HeyReach vs La Growth Machine for Multi-Account LinkedIn Campaigns
By Marcus Webb, Tools & Automation. Last updated: 2026-05-30
- The pick is not a wasted subscription if you choose wrong. It is account risk multiplied across every client you onboarded this quarter.
- Per-account economics diverge sharply once an agency passes roughly 10 client seats.
- A single restricted client account is a churn event, which makes safety, not feature count, the variable that should actually decide it.
What is HeyReach vs La Growth Machine built for?
HeyReach was designed agency-first around multi-account seats, while La Growth Machine (LGM) was built multichannel-first around sequences that span LinkedIn, email, and X. That difference in origin shapes every other decision.
HeyReach assumes you are running outreach across many client LinkedIn accounts and need to manage them as a fleet: bulk seat provisioning, shared campaign templates, and one place to read replies. LGM assumes a single operator or small team running a richer sequence per identity, where the LinkedIn touch is one channel of several. Neither was built wrong. They were built for different shapes of work, and the shape of an agency's book is what should decide the match.
How does per-account pricing compare?
HeyReach prices per sender seat and LGM prices per identity seat, so both scale roughly linearly as you add clients, but the cost per useful feature diverges. Check the current numbers on each vendor's pricing page before you commit, because tiers shift, but the structure is the part that matters for planning.
For a 20-account agency, the math breaks differently.
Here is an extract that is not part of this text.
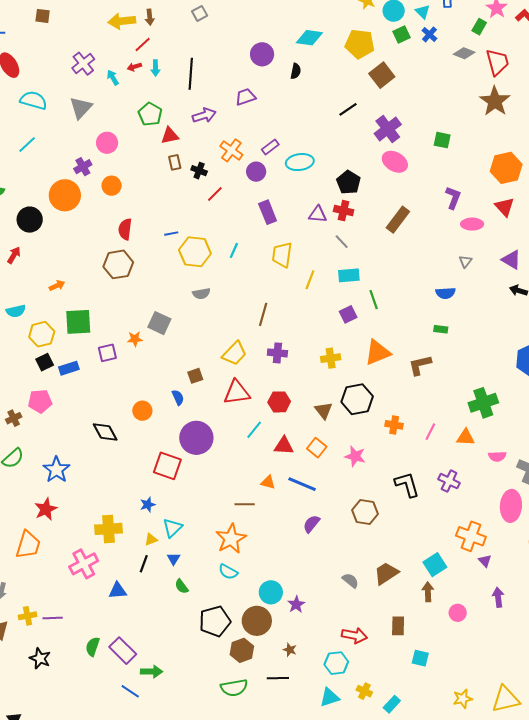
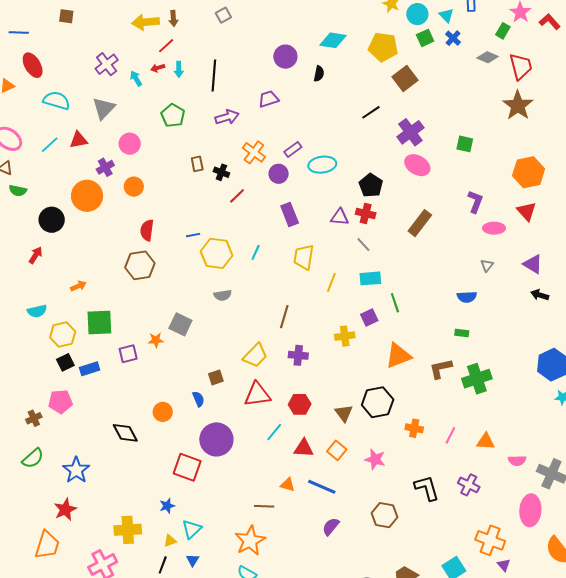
red triangle: (170, 136) -> (79, 140), moved
yellow cross: (331, 358) -> (345, 336), moved
green cross: (483, 403) -> (477, 379), moved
HeyReach's seat model is built to absorb high account volume without forcing you up a tier for unrelated features. LGM's multichannel tooling is bundled into higher tiers, so an agency that only ever sends on LinkedIn pays for email and X capability it will not use. If you are stacking many LinkedIn-only client accounts, model the per-account run rate at your real client count, not at the entry tier the homepage advertises.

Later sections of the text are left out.